§ **Work task**
Your answer should be only the lines below from the one with "Re: Ex Has Contacted" to the one with "subject had not and would", repeated exactly, ends included.

§ **Task material**

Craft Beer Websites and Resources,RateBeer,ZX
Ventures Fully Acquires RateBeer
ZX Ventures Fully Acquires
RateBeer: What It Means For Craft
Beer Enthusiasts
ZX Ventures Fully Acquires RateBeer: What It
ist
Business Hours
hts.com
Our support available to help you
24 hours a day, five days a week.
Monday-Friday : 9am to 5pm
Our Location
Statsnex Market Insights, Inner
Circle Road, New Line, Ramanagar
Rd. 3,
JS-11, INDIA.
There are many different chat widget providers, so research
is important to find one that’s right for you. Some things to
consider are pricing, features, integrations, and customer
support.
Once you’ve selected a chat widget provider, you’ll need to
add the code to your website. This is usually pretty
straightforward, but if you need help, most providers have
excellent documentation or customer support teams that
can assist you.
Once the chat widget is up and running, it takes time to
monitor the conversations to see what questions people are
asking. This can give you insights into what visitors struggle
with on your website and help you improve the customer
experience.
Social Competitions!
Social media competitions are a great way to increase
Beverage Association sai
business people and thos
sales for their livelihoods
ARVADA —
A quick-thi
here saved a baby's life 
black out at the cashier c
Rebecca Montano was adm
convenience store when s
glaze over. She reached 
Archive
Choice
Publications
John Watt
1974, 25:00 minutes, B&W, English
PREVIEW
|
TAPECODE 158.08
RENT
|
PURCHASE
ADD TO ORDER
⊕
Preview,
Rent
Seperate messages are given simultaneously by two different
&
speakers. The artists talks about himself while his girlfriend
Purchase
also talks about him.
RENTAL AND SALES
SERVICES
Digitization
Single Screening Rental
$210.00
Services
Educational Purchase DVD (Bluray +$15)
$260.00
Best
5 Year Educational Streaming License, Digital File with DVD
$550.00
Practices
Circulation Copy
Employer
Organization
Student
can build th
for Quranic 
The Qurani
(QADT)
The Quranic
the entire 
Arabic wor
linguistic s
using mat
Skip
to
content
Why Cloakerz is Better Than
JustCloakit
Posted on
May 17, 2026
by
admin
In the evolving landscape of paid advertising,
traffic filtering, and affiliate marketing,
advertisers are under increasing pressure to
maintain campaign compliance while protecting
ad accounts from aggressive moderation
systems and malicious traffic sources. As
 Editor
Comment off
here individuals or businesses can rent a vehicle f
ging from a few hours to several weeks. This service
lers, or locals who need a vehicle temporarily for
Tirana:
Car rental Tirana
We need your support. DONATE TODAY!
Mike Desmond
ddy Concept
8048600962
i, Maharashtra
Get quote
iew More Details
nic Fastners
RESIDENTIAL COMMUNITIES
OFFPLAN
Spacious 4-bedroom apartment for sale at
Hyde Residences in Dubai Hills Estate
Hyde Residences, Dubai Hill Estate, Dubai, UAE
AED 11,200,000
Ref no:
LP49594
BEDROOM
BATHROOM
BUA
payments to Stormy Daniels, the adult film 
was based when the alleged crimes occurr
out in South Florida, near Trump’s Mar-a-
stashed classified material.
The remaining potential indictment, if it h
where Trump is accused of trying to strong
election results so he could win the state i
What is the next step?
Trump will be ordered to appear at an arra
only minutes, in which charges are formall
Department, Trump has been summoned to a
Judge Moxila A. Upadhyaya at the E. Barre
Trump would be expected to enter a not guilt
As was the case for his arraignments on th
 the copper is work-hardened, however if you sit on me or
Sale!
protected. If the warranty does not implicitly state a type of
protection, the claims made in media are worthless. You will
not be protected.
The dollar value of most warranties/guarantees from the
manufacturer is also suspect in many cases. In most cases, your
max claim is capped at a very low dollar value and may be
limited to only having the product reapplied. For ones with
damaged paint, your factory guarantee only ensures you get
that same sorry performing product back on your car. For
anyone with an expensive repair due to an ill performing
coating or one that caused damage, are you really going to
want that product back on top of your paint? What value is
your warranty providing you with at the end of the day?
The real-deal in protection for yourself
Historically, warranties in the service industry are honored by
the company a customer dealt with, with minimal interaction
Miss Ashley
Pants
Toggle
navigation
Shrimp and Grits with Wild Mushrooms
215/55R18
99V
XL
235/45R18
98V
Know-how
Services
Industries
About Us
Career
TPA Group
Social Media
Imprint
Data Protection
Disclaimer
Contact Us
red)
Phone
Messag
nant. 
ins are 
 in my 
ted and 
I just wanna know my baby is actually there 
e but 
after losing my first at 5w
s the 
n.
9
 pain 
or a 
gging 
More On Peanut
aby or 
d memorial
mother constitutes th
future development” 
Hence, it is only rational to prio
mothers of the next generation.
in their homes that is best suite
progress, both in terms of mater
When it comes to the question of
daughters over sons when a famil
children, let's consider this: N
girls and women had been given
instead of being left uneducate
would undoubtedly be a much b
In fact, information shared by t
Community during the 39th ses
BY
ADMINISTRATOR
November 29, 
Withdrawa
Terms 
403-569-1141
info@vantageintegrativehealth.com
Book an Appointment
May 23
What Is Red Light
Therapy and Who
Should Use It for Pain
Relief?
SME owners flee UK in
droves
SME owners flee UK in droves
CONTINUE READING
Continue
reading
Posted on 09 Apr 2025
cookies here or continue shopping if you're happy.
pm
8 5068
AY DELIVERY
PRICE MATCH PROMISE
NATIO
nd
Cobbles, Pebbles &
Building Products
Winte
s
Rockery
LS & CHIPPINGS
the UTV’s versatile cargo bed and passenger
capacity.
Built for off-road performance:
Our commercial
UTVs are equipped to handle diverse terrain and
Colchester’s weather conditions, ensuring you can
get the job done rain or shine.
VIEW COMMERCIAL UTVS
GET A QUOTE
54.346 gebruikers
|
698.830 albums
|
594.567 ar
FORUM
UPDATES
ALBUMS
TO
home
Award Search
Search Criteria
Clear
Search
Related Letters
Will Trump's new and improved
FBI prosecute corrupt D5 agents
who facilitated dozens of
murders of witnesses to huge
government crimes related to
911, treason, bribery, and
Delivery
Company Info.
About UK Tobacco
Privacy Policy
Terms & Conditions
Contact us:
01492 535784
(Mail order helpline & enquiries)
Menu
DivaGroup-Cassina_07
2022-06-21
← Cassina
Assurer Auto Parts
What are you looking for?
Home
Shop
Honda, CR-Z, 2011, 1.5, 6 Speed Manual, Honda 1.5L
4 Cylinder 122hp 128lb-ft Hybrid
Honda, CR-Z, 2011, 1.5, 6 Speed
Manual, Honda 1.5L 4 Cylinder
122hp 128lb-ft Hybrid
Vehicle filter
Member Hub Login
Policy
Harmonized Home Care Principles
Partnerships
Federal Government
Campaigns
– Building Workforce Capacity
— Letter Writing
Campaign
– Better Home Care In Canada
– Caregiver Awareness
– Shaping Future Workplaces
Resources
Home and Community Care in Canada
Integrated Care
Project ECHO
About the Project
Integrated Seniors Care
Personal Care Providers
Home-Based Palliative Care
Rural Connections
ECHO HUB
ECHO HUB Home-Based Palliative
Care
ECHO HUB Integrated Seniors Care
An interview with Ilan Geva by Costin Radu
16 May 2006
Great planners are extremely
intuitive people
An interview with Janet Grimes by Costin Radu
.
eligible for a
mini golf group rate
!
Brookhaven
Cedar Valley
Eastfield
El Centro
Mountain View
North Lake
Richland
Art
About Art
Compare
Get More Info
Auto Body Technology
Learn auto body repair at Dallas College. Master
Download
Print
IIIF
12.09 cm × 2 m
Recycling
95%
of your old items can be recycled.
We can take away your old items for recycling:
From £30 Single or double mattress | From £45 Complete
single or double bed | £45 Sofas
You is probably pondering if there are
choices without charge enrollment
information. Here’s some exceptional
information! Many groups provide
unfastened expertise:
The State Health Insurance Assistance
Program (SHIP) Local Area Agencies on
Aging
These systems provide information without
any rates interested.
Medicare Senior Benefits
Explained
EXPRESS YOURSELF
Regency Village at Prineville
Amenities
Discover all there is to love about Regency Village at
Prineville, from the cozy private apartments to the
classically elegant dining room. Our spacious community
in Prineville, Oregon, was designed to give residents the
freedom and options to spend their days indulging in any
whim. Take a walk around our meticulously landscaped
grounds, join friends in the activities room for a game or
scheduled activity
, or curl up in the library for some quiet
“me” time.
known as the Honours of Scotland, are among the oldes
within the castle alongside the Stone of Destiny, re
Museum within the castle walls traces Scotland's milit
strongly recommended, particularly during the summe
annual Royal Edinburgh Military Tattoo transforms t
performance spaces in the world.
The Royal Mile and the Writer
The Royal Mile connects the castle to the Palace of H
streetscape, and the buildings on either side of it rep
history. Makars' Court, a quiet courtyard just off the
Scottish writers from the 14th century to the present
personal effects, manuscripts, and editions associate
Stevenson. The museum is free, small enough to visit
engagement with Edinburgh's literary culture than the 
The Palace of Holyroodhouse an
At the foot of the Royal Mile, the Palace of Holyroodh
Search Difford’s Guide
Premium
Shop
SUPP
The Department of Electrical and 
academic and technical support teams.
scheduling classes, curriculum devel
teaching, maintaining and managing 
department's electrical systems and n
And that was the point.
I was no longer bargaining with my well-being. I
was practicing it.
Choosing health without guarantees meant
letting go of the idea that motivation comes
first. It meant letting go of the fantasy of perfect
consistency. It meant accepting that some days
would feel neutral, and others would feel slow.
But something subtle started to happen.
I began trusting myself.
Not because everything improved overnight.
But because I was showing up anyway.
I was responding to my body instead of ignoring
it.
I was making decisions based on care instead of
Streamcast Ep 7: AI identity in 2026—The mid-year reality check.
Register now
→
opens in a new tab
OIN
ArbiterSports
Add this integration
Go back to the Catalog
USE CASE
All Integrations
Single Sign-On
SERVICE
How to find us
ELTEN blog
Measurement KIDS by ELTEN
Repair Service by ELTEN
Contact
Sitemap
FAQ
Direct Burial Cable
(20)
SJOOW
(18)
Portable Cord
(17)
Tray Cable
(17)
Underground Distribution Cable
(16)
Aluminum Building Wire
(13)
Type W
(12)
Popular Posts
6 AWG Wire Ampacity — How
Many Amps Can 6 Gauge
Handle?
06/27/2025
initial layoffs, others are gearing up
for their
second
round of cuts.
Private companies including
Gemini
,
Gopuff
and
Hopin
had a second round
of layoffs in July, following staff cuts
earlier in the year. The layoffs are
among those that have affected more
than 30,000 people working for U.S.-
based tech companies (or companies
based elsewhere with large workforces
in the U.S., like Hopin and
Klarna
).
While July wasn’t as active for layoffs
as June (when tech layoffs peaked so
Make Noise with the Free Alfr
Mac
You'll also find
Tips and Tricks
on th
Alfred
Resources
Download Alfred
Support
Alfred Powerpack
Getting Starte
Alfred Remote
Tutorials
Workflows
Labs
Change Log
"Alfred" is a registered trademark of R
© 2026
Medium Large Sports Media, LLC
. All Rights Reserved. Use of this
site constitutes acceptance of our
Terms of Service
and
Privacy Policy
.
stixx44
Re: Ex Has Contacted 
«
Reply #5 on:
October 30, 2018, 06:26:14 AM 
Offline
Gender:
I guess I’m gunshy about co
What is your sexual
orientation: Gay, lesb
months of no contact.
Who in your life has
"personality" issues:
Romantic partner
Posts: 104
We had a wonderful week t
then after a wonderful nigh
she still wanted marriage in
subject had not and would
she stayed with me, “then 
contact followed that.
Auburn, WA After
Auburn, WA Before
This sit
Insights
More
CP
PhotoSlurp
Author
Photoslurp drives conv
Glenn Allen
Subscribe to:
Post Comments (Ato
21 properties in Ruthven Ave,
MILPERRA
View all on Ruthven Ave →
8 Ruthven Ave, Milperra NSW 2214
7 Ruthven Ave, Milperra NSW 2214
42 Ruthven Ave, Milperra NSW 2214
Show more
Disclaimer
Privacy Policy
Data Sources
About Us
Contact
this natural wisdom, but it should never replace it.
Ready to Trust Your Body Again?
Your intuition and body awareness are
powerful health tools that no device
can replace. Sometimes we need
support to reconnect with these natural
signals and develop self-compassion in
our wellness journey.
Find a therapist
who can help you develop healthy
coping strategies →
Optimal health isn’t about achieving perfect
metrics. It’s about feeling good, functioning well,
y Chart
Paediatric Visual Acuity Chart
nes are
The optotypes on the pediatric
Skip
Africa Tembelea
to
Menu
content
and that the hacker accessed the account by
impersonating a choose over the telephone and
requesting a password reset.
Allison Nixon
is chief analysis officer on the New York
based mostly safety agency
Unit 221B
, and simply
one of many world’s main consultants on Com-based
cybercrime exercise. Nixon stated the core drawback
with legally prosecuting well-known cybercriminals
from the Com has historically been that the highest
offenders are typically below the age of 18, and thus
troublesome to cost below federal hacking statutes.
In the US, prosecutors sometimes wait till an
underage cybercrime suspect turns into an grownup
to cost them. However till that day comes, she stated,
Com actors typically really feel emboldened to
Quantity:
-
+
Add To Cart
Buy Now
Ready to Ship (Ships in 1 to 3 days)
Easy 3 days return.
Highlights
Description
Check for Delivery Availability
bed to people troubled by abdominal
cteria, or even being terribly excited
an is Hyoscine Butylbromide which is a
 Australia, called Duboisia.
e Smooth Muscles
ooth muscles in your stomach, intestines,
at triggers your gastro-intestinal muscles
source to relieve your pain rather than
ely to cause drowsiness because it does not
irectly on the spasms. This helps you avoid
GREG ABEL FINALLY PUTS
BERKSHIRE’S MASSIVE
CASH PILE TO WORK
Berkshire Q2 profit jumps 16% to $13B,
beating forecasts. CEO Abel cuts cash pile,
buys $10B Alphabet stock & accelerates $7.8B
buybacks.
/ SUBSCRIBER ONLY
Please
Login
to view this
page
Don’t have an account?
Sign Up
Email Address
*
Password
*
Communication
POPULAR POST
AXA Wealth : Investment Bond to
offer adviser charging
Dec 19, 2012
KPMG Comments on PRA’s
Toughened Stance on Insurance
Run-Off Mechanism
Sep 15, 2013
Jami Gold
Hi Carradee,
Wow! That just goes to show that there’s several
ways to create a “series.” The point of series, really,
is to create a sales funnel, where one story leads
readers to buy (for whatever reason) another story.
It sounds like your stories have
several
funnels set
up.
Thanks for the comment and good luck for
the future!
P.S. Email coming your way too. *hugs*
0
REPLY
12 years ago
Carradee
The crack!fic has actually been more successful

§ **Answer area**
Re: Ex Has Contacted 
«
Reply #5 on:
October 30, 2018, 06:26:14 AM 
Offline
Gender:
I guess I’m gunshy about co
What is your sexual
orientation: Gay, lesb
months of no contact.
Who in your life has
"personality" issues:
Romantic partner
Posts: 104
We had a wonderful week t
then after a wonderful nigh
she still wanted marriage in
subject had not and would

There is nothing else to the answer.